The song “I Know You Rider” has a long history and can be traced back into the early 20th century as a traditional blues and folk song. It's been recorded by a lot of artists, but is probably best known as the second half of a two-song duo by the Grateful Dead. Most non-Grateful Dead fans usually write the band off as a bunch of druggies with some spaced out music from the psychedelic sixties. While some of that is true, the band mined the annals of traditional, folk, blues and country music and made them masterpieces to a new generation. “I Know You Rider” is one such gem. Its lead in song is China Cat Sunflower and the music that sews the two songs together, in my opinion, is an orchestral piece of genius by Bob Weir, the Dead’s survivor.

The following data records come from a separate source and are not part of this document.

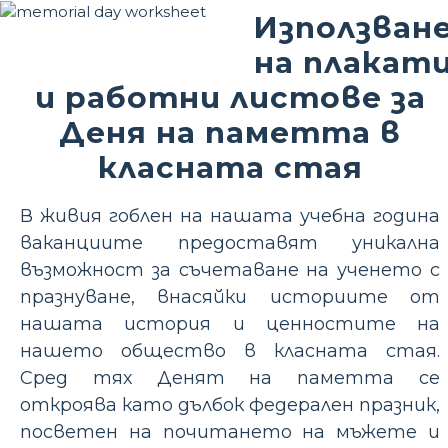
Използван
на плакат
и работни листове за
Деня на паметта в
класната стая
В живия гоблен на нашата учебна година
ваканциите предоставят уникална
възможност за съчетаване на ученето с
празнуване, внасяйки историите от
нашата история и ценностите на
нашето общество в класната стая.
Сред тях Денят на паметта се
откроява като дълбок федерален празник,
посветен на почитането на мъжете и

“I Know You Rider” begins with that phrase, and goes on to state, “you are going to miss me when I’m gone.” This chorus repeats throughout the song. The first stanza talks about laying down, trying to get some rest, but a wandering mind prevents that, and the verse uses the image of an unfocused mind as “wandering wild geese in the west.” I often think of those words as I drive around the circle at Riis Park with its gaggle of Canadian geese feeding on the grass. You don’t have to be out west to appreciate this image.
The second verse is my favorite for several reasons, mostly because of its optimism. It repeats the same line twice, as does each verse, and notes that the “sun will shine in my back door some day.” I love this line because it connotes hopefulness, especially in today’s world. It’s an affirmation of better days, and the belief that there are more to come. We need this more than ever in a world of craziness. But it’s the closing line in this verse that means everything to me, “The March winds will blow all my troubles away.” Now I love this line because March is the spring equinox, and spring emerges from winter, and March rushes in like a lion, but leaves like a lamb. Those images are religious and again hopeful. And, my birthday is in March, which means I made it again, and those March winds will blow all my troubles away. It makes me smile.
The last verse, as traditionally sang by the band, relates to the image of a train and its headlight, and the misty rain/fog associated with the mountains of the west. Typically Jerry Garcia sings this verse in the shakiest of voices imaginable. Some would say, that guy can’t sing at all, but to me his shaky voice is an opening up of his vulnerability as a singer and a person. It is a declaration that his soul can shine through the thickest of fogs because he “wishes he was a headlight on a northbound train.” How beautiful to be the light shining forth through the darkness.
I know you are probably thinking the Lazer has lost his mind, but as March hits us full on and the sun warms our faces, and we march proudly wearing our green, and later eat our St. Joseph’s pastries with April right in front of us, flowers emerging hopefully again, we know we are alive, and we get to experience another summer. How lucky we really are. Yes, I know you rider, you’re going to miss me when I’m gone, gone, gone. But for now we are still here, bring on spring and summer!